First I dropped by Red Lantern Bicycles, which is a combination coffee shop-eatery/bicycle-repair shop and ordered my special drink: a 16-ounce (double-shot) Americano, which turned out to be the perfect accompaniment to a cranberry-rhubarb muffin.

Then, because it’s what I always do, I did a Google search for Brooklyn bookstores. The closest one, Greenlight Bookstore, was barely a five-block walk away, which even strolling through a slightly cool, overcast NYC morning, took me only a matter of minutes. I did make sure to stroll, though, enjoying both the classic city brownstone apartments with their high stoops, shaded by the massive trees whose roots buckled the sidewalks as if they were made of peanut brittle instead of concrete.

And the store, nothing like the warehouse atmosphere of a Barnes & Noble or even Auntie’s, was worth the walk. It’s one of those chic, specialty kinds of stores that features the latest in hardback and paperback releases and a studiedly eclectic collection of offbeat and classic offerings in all genres.

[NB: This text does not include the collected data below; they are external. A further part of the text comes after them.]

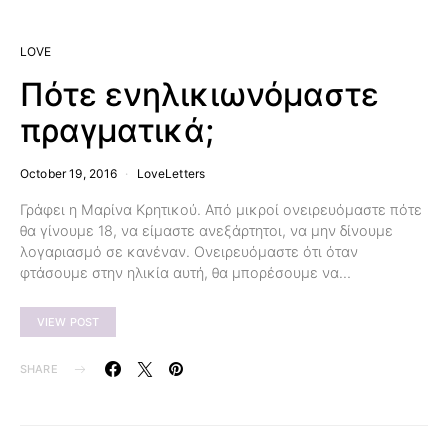
LOVE
Πότε ενηλικιωνόμαστε
πραγματικά;
October 19, 2016
LoveLetters
Γράφει η Μαρίνα Κρητικού. Από μικροί ονειρευόμαστε πότε
θα γίνουμε 18, να είμαστε ανεξάρτητοι, να μην δίνουμε
λογαριασμό σε κανέναν. Ονειρευόμαστε ότι όταν
φτάσουμε στην ηλικία αυτή, θα μπορέσουμε να…
VIEW POST
SHARE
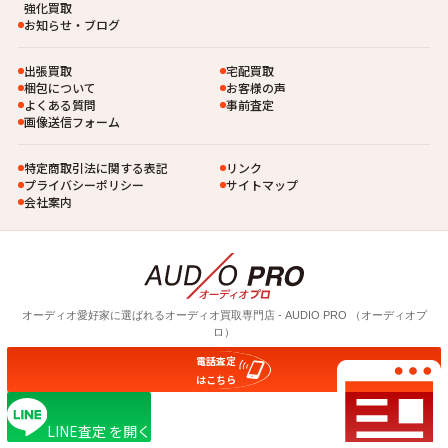
強化買取
お知らせ・ブログ
出張買取
宅配買取
梱包について
お客様の声
よくある質問
事前査定
画像送信フォーム
特定商取引法に関する表記
リンク
プライバシーポリシー
サイトマップ
会社案内
オーディオ愛好家に選ばれるオーディオ買取専⾨店 - AUDIO PRO （オーディオプ
ロ）
電話査定
© 2026 AUDIO PRO
はこちら
LINE査定
を開く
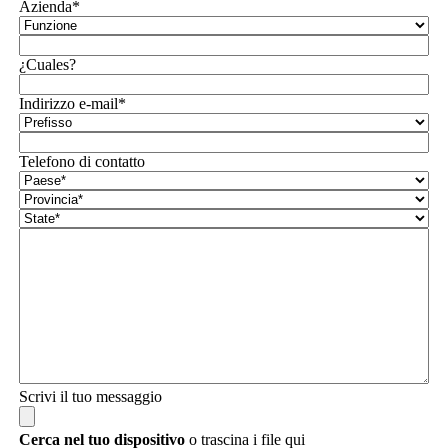
Azienda*
¿Cuales?
Indirizzo e-mail*
Telefono di contatto
Scrivi il tuo messaggio
Cerca nel tuo dispositivo
o trascina i file qui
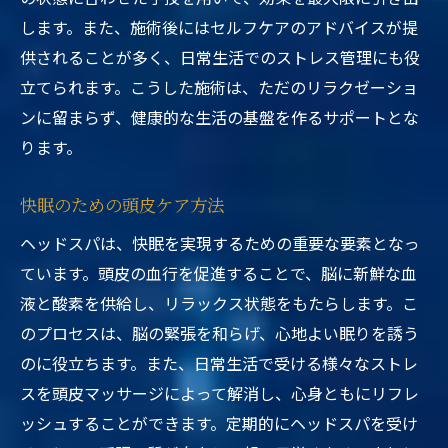
します。また、施術後にはセルフケアのアドバイスが提
供されることが多く、日常生活でのストレス管理にも役
立てられます。こうした施術は、ただのリラクゼーショ
ンに留まらず、健康的な生活の基盤を作るサポートとな
ります。
快眠のための頭皮ケア方法
ヘッドスパは、快眠を実現するための重要な要素となっ
ています。頭皮の血行を促進することで、脳に新鮮な血
液と酸素を供給し、リラックス状態をもたらします。こ
のプロセスは、脳の緊張を和らげ、心地よい眠りを誘う
のに役立ちます。また、日常生活で受ける様々なストレ
スを頭皮マッサージによって解消し、心身ともにリフレ
ッシュすることができます。定期的にヘッドスパを受け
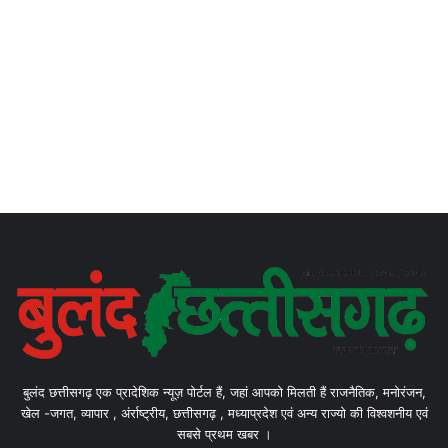
बुलंद छत्तीसगढ़ एक प्रादेशिक न्यूज़ पोर्टल हैं, जहां आपको मिलती हैं राजनैतिक, मनोरंजन,
खेल -जगत, व्यापार , अंर्राष्ट्रीय, छत्तीसगढ़ , मध्याप्रदेश एवं अन्य राज्यो की विश्वशनीय एवं
सबसे प्रथम खबर ।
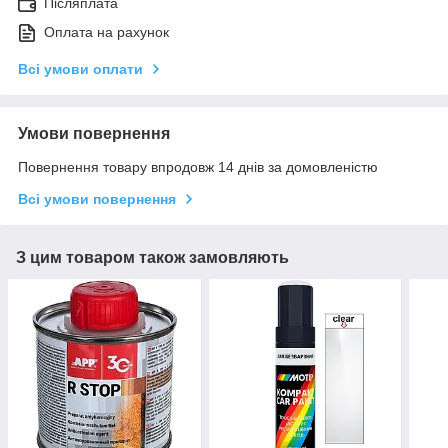
Післяплата
Оплата на рахунок
Всі умови оплати
Умови повернення
Повернення товару впродовж 14 днів за домовленістю
Всі умови повернення
З цим товаром також замовляють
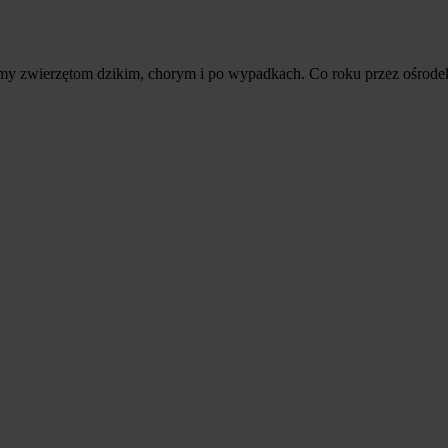
my zwierzętom dzikim, chorym i po wypadkach. Co roku przez ośrodek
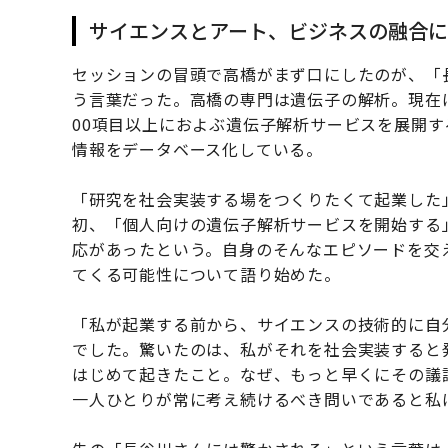
サイエンスとアート、ビジネスの融合
セッションの冒頭で高橋がまず口にしたのが、「
う言葉だった。高橋の専門は遺伝子の解析。現在
00項目以上におよぶ遺伝子解析サービスを展開
情報をデータベース化している。
「研究を社会実装する場をつくりたくて起業した」
初、「個人向けの遺伝子解析サービスを開始する
応があったという。自身のそんなエピソードを交
てくる可能性について語り始めた。
「私が起業する前から、サイエンスの技術的に自
でした。驚いたのは、私がそれを社会実装すると
はじめて起きたこと。なぜ、もっと早くにその議
一人ひとりが常に考え続けるべき問いであると私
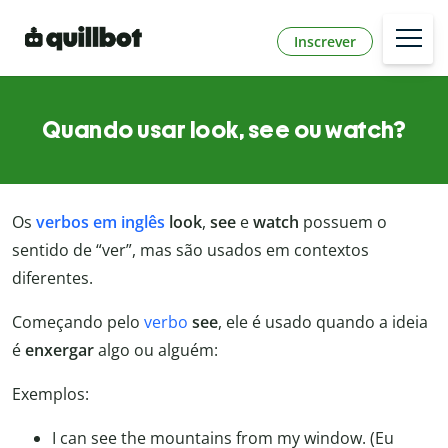
Inscrever
Quando usar look, see ou watch?
Os
verbos em inglês
look
,
see
e
watch
possuem o
sentido de “ver”, mas são usados em contextos
diferentes.
Começando pelo
verbo
see
, ele é usado quando a ideia
é
enxergar
algo ou alguém:
Exemplos:
I can see the mountains from my window. (Eu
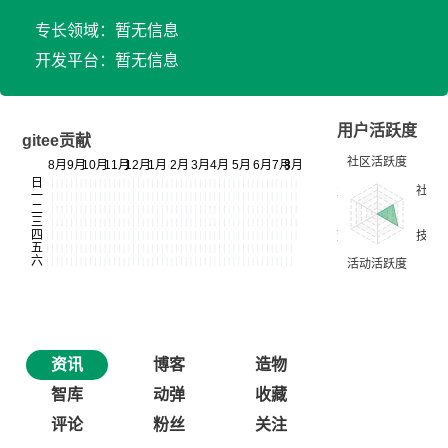
专长领域：暂无信息
开发平台：暂无信息
用户活跃度
gitee贡献
资讯
博客
造物
智库
动弹
收藏
评论
粉丝
关注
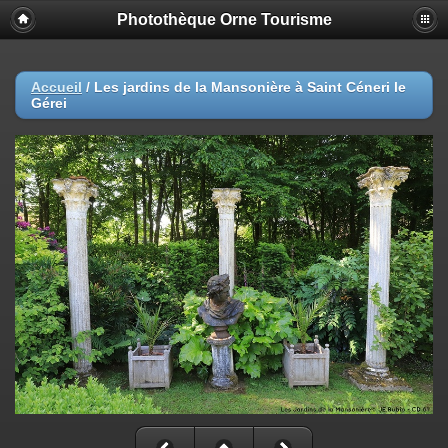
Photothèque Orne Tourisme
Accueil
/
Les jardins de la Mansonière à Saint Céneri le
Gérei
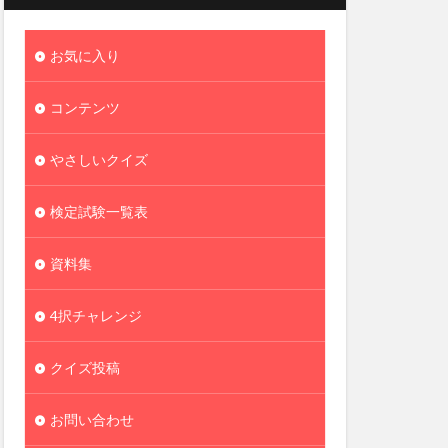
お気に入り
コンテンツ
やさしいクイズ
検定試験一覧表
資料集
4択チャレンジ
クイズ投稿
お問い合わせ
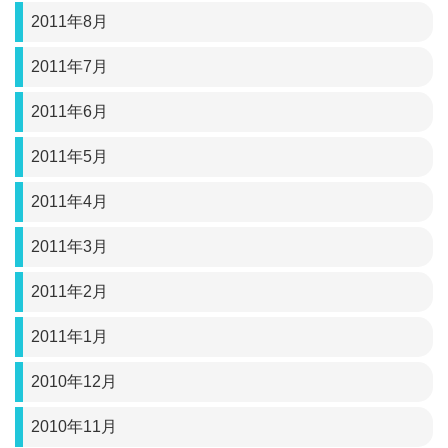
2011年8月
2011年7月
2011年6月
2011年5月
2011年4月
2011年3月
2011年2月
2011年1月
2010年12月
2010年11月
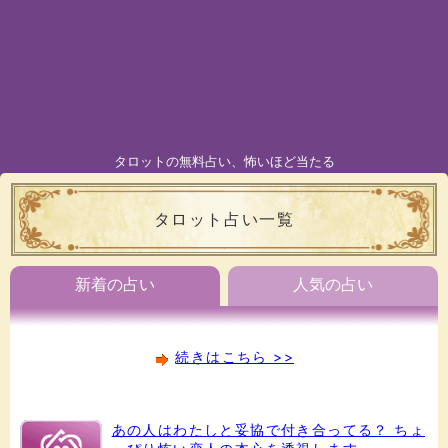
タロットの無料占い、怖いほど当たる
タロット占い一覧
新着の占い
人気の占い
続きはこちら >>
あの人はわたしと妥協で付き合ってる？ ちょ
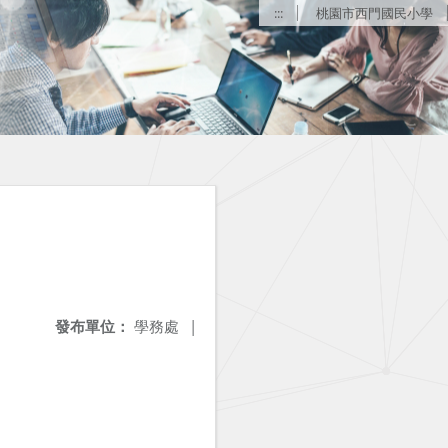
:::
桃園市西門國民小學
發布單位：
學務處
|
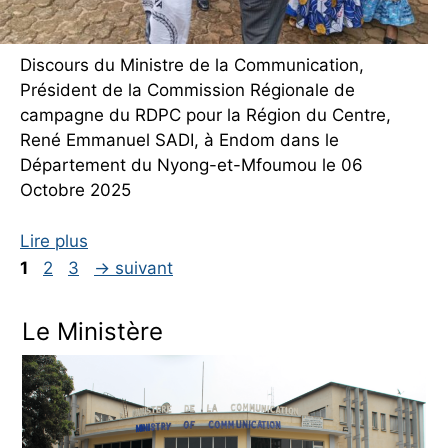
Discours du Ministre de la Communication,
Président de la Commission Régionale de
campagne du RDPC pour la Région du Centre,
René Emmanuel SADI, à Endom dans le
Département du Nyong-et-Mfoumou le 06
Octobre 2025
Lire plus
Page
Page
Page
1
2
3
→
suivant
Le Ministère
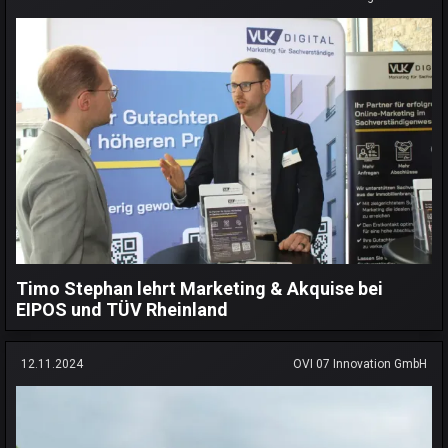
Timo Stephan lehrt Marketing & Akquise bei
EIPOS und TÜV Rheinland
12.11.2024
OVI 07 Innovation GmbH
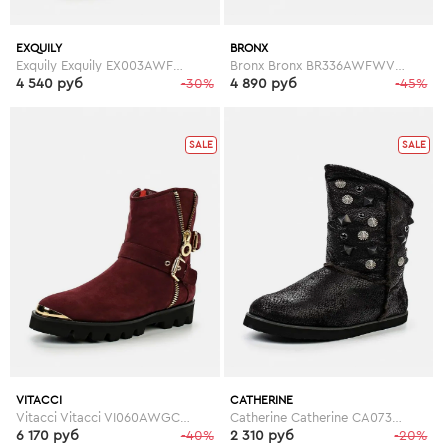
EXQUILY
BRONX
Exquily Exquily EX003AWFWW10
Bronx Bronx BR336AWFWV74
4 540 руб
-30%
4 890 руб
-45%
SALE
SALE
VITACCI
CATHERINE
Vitacci Vitacci VI060AWGCT76
Catherine Catherine CA073AWGOG93
6 170 руб
-40%
2 310 руб
-20%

I looked for, again as I always do, and found books by two of my favorite Washington authors, Jess Walter and Sherman Alexie. But as I have most of their works at home (including a couple of copies in Italian of Jess’ novels, such as “Il fiume deI cadaveri” and “Senza passato”), I passed on the opportunity to buy more.

Instead, after an hour-long search, I finally purchased a novel by the American novelist James Salter. “The Hunters” was his first book, published originally in 1956.

Then I walked home, again leisurely, enjoying more diversity in a few blocks than I tend to experience in Spokane over a full year.

Not a bad way to spend the day. And certainly the way I prefer to travel.